Está muito bem estruturado, sobretudo dinâmico
Capítulos curtos, ritmo envolvente, narrativa sempre a puxar-nos para o próximo passo. Senti-me como se estivesse a ver uma série daquelas em que cada episódio termina com uma pergunta ou um mistério, deixando-nos ansiosos pelo seguinte. Um verdadeiro page-turner.
Conclusão
Gostei mesmo muito. A CRIADA da Freida McFadden é um excelente livro para, como diz uma amiga minha, “desligar um pouco a cabeça”. Recomendo especialmente a quem trabalha intensamente com a mente — é ótimo para espairecer, para sair do excesso de estímulo e entrar num bom ritmo de leitura sem pressões.
Confissão
Não quero estar a comparar, claro, mas quando era miúda, lia Agatha Christie e nunca conseguia acertar no enredo. Durante a leitura, tentava adivinhar quem era o culpado, mas acabava sempre por ser completamente surpreendida com o desfecho.

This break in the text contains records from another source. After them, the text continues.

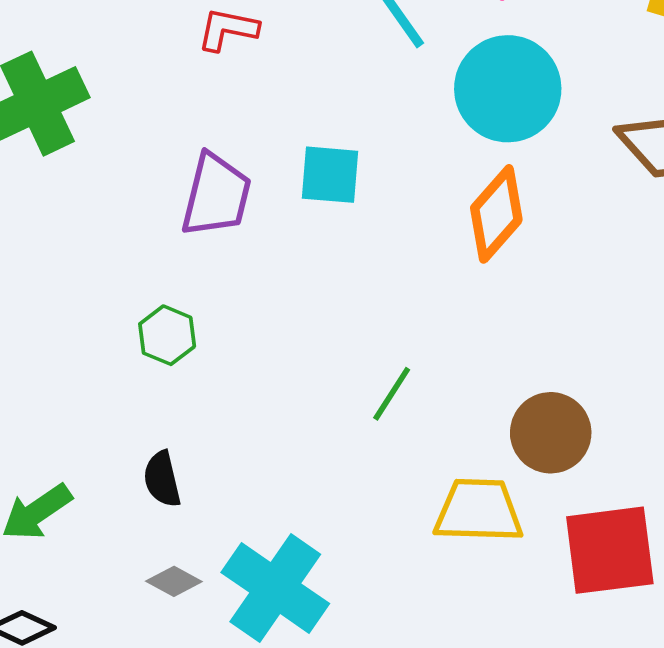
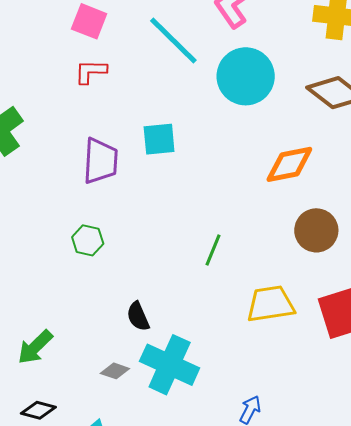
orange diamond: (496, 214) -> (289, 164), moved, turned 48
brown circle: (551, 433) -> (316, 230), moved
black semicircle: (162, 479) -> (138, 316), moved

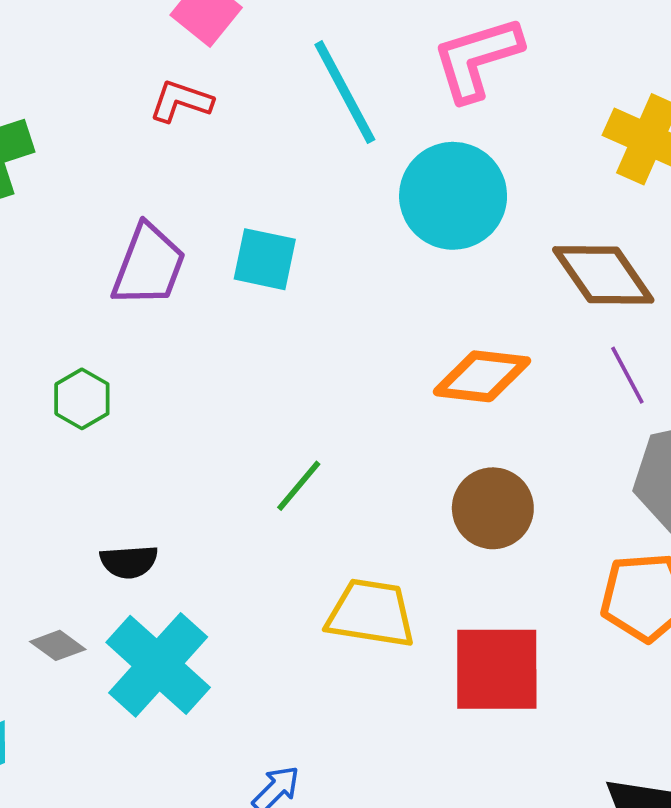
black semicircle: (138, 316) -> (129, 562), turned -88

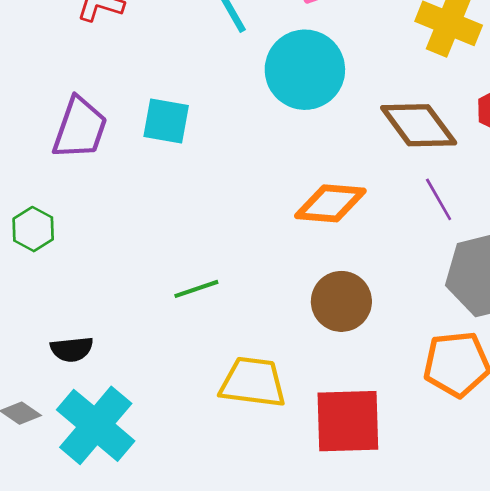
green line: (299, 486) -> (196, 289), turned 33

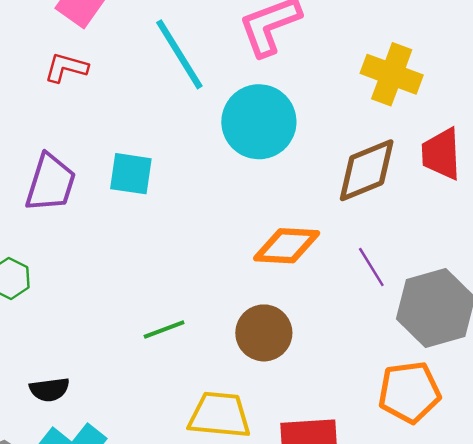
brown diamond: (419, 125) -> (367, 170), turned -74
purple line: (439, 199) -> (371, 267), moved
brown circle: (341, 301) -> (264, 333), moved

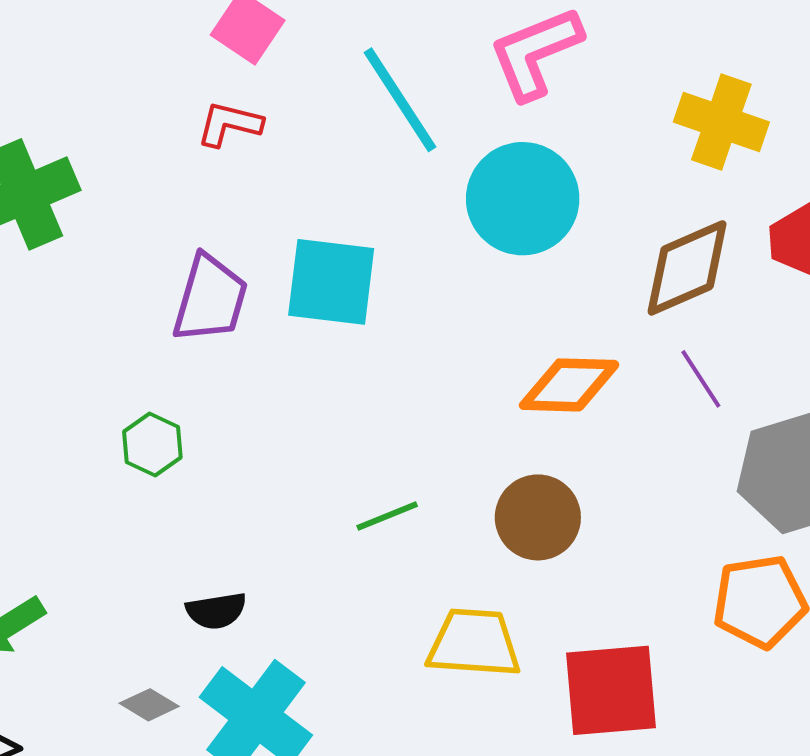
cyan square: (131, 174) -> (331, 282), size x1.4
purple line: (371, 267) -> (701, 379), moved

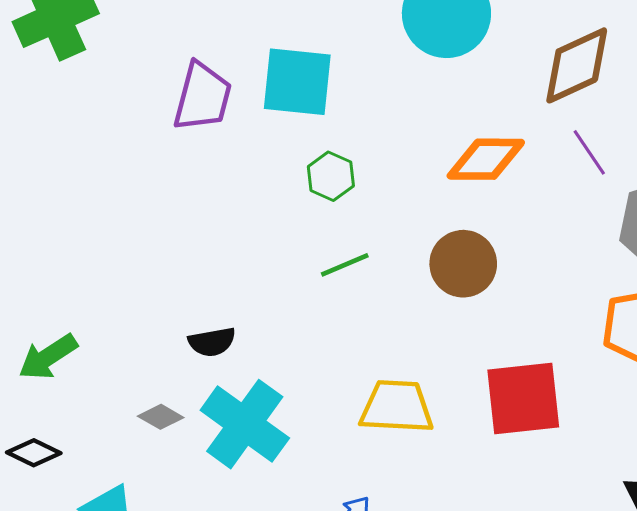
green hexagon: (152, 445) -> (331, 176), moved
yellow trapezoid: (474, 643) -> (397, 407), moved

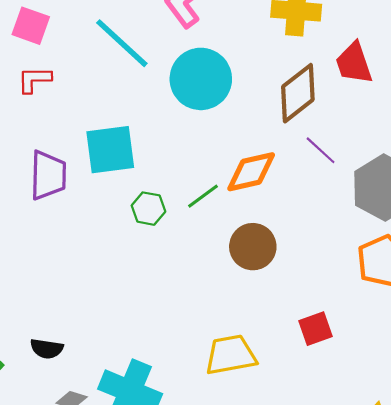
green line: (345, 265) -> (203, 196), moved
black semicircle: (212, 342) -> (47, 349), moved, turned 32
red square: (523, 398) -> (316, 329), size x0.6

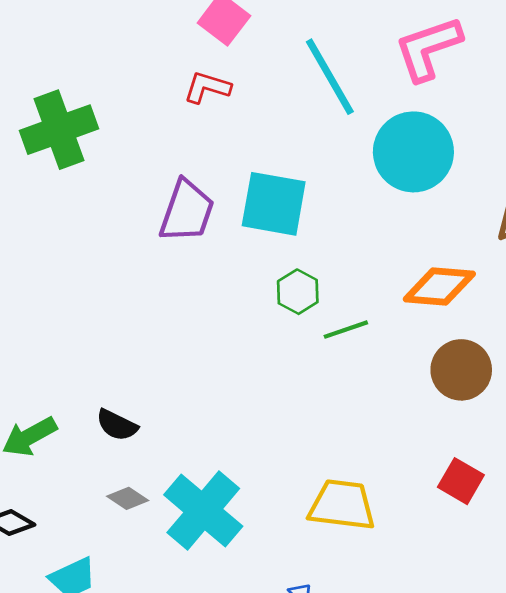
green line: (203, 196) -> (346, 330), moved
brown circle: (253, 247) -> (461, 370), moved
red square: (316, 329) -> (461, 481), moved, turned 32

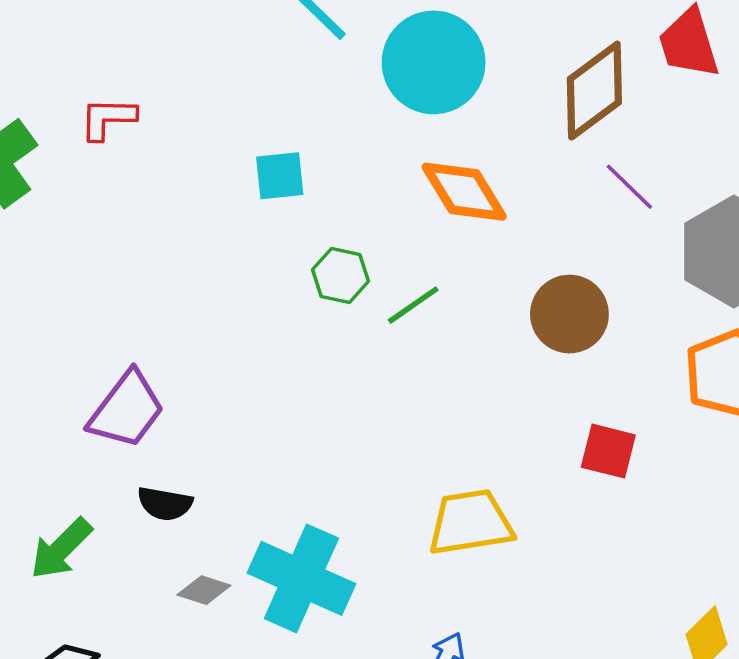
red L-shape: (207, 87) -> (108, 118), moved
cyan square: (274, 204) -> (280, 176), size x0.6
purple trapezoid: (187, 211) -> (127, 410), moved, turned 34
orange diamond: (439, 287) -> (464, 192), moved, turned 70

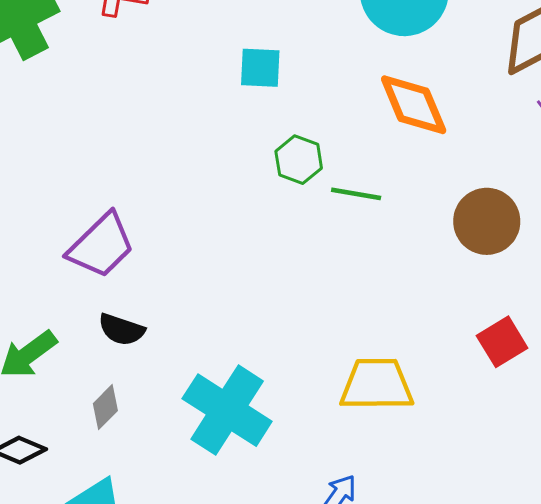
green line: (413, 305) -> (356, 194), turned 36
red square: (608, 451) -> (502, 342), turned 36
gray diamond: (204, 590) -> (105, 407), moved, turned -72

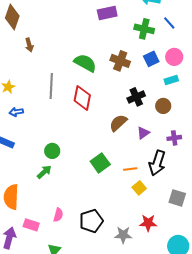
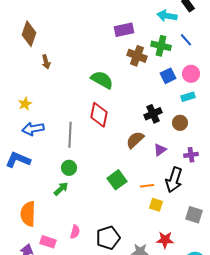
brown cross: (120, 61) -> (137, 56), moved
gray line: (51, 86) -> (70, 135), moved
blue arrow: (16, 112) -> (33, 129), size x1.5
yellow square: (139, 188) -> (156, 205), turned -32

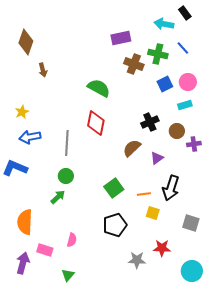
purple cross: (191, 155) -> (194, 144), moved
black pentagon: (108, 238) -> (115, 225), moved

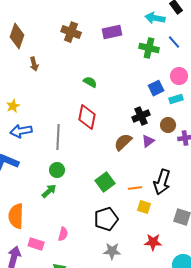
brown cross: (134, 64) -> (71, 32), moved
blue square: (165, 84) -> (156, 88), moved
green semicircle: (99, 88) -> (90, 82), size x0.6
purple triangle: (157, 158) -> (148, 141), moved
gray star: (137, 260) -> (112, 251), moved

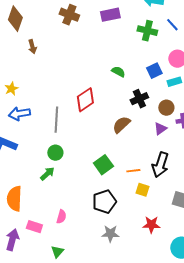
green semicircle: (90, 82) -> (118, 72), moved
red diamond: (87, 117) -> (85, 100), turned 45
purple triangle: (148, 141) -> (160, 129), moved

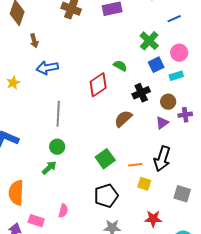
blue line: (172, 25) -> (174, 19), turned -72
green cross: (147, 31) -> (149, 41), moved, turned 30
red diamond: (85, 100) -> (98, 85), moved
blue arrow: (19, 114) -> (47, 68), moved

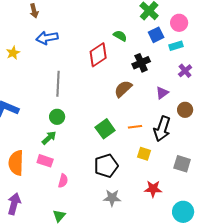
brown circle: (168, 102) -> (185, 110), moved
purple cross: (185, 115) -> (185, 71), moved, turned -32
orange line: (135, 165) -> (135, 127), moved
pink rectangle: (36, 221) -> (45, 161), moved

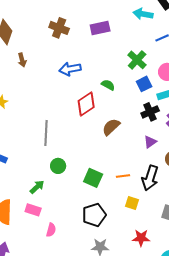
blue arrow: (47, 38) -> (70, 69), moved
black cross: (141, 63) -> (150, 112), moved
brown semicircle: (123, 89) -> (111, 127), moved
green circle: (57, 117) -> (58, 166), moved
green square: (105, 129) -> (93, 178), turned -30

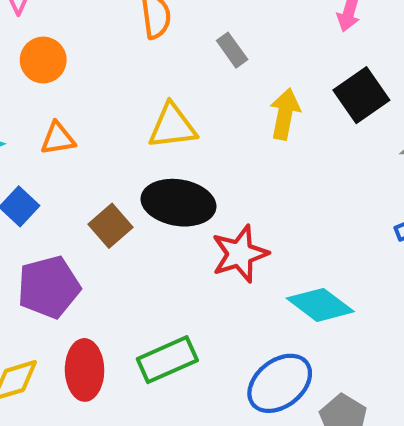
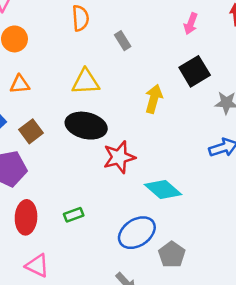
yellow arrow: (285, 114) -> (154, 99), moved
brown square: (111, 226) -> (31, 131), moved
green rectangle: (167, 360) -> (74, 215), size x0.6

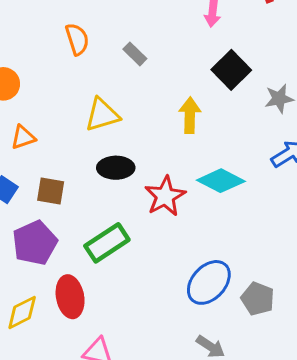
black ellipse: (86, 126) -> (116, 168), size x0.7
brown square: (31, 131) -> (51, 191), turned -30
cyan diamond: (163, 189) -> (221, 181), moved
green rectangle: (74, 215) -> (107, 243), moved, size x1.8

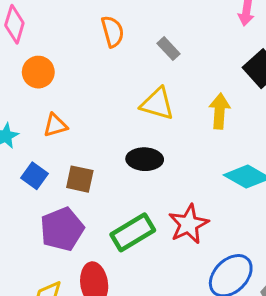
yellow triangle: (102, 115) -> (157, 104), moved, turned 30
red star: (165, 196) -> (189, 224), moved

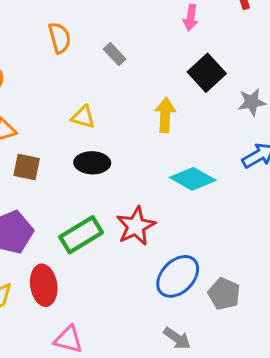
yellow triangle: (157, 104) -> (83, 117), moved, size x0.7
brown square: (80, 179) -> (27, 167), moved

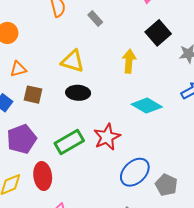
yellow triangle: (83, 117) -> (73, 61), size x1.4

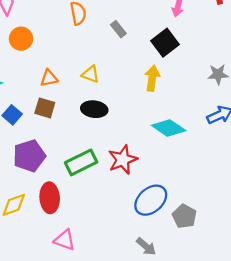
black square: (158, 33) -> (165, 43), moved
yellow triangle: (73, 61) -> (91, 74), size x0.7
orange triangle: (18, 69) -> (49, 78), moved

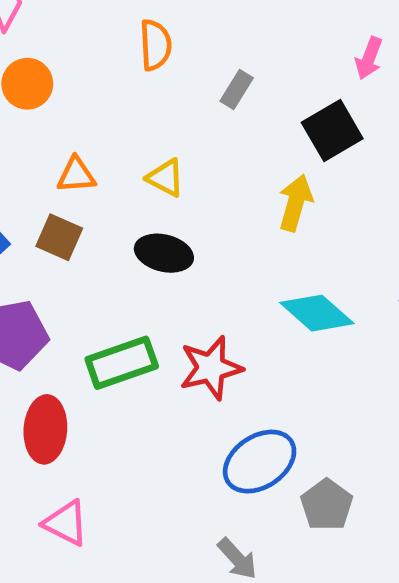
gray rectangle: (118, 29) -> (237, 90), turned 63

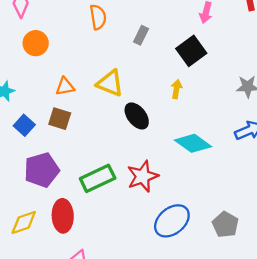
yellow triangle: (166, 178) -> (110, 83), size x1.4
yellow arrow: (295, 203) -> (177, 89), size x0.7
black ellipse: (164, 253) -> (137, 116), moved, turned 44
gray pentagon: (327, 505) -> (225, 225), moved

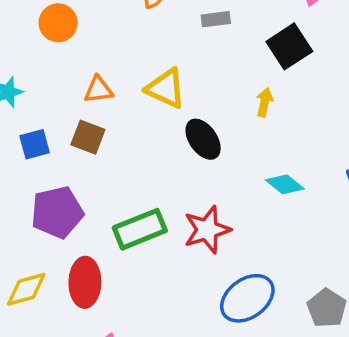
gray rectangle: (141, 35) -> (216, 19), turned 54
blue square: (24, 125) -> (35, 144), turned 30
cyan diamond: (193, 143) -> (285, 184), size x0.7

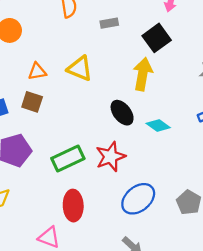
yellow arrow: (264, 102) -> (143, 74), size x1.8
black ellipse: (203, 139) -> (122, 113), moved
red ellipse: (85, 282) -> (73, 206), moved

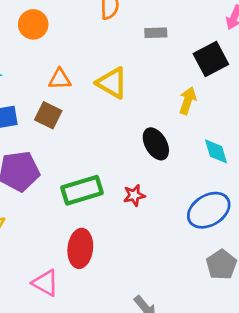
yellow arrow: (143, 74) -> (188, 101), size x0.7
cyan diamond: (158, 125) -> (216, 151), moved, turned 30
red star: (110, 157) -> (134, 195), size x0.6
blue ellipse: (138, 199) -> (209, 210), moved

Hoje, quando vejo ou leio um thriller, acontece o mesmo: não consigo desvendar quem fez o quê, nem perceber bem o que está a acontecer até ao fim. E este livro não foi diferente. Das duas, uma: ou ando mesmo a ler bons thrillers… ou continuo sem grande jeito para desvendar mistérios. Pronto, acho que vou ficar com a primeira opção!
E agora?
Tenho outro livro da mesma autora à minha espera, e quero muito lê-lo. Não será já de seguida, mas certamente muito em breve.